EXCERPTED DATA:
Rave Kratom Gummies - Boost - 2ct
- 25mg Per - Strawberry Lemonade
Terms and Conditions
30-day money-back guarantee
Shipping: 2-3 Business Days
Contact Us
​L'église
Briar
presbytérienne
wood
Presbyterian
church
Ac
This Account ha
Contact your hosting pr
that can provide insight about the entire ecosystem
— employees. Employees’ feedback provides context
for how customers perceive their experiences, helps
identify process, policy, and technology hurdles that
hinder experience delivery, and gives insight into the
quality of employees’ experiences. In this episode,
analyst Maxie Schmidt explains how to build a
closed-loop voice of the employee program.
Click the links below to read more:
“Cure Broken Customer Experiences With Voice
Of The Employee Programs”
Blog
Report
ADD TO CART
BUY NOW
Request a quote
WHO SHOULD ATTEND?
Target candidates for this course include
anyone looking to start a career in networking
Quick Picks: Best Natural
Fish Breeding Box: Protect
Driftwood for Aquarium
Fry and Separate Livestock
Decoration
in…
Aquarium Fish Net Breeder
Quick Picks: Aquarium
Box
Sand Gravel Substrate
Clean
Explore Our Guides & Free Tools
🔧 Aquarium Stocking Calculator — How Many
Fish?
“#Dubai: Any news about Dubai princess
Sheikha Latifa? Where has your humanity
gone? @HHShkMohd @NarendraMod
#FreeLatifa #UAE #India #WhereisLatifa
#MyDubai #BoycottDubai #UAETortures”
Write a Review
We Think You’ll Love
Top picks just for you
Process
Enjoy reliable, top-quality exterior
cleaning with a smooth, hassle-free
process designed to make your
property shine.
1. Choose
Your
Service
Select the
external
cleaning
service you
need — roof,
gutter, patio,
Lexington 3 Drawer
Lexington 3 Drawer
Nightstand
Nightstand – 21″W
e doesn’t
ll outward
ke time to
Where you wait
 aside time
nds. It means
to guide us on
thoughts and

WHAT IS BEING ASKED: Using the data above, reproduce exactly the lines from the line that contains "identify process, policy, and" through the line that contains "Target candidates for this course include", including both.

EXERCISE RESPONSE:
identify process, policy, and technology hurdles that
hinder experience delivery, and gives insight into the
quality of employees’ experiences. In this episode,
analyst Maxie Schmidt explains how to build a
closed-loop voice of the employee program.
Click the links below to read more:
“Cure Broken Customer Experiences With Voice
Of The Employee Programs”
Blog
Report
ADD TO CART
BUY NOW
Request a quote
WHO SHOULD ATTEND?
Target candidates for this course include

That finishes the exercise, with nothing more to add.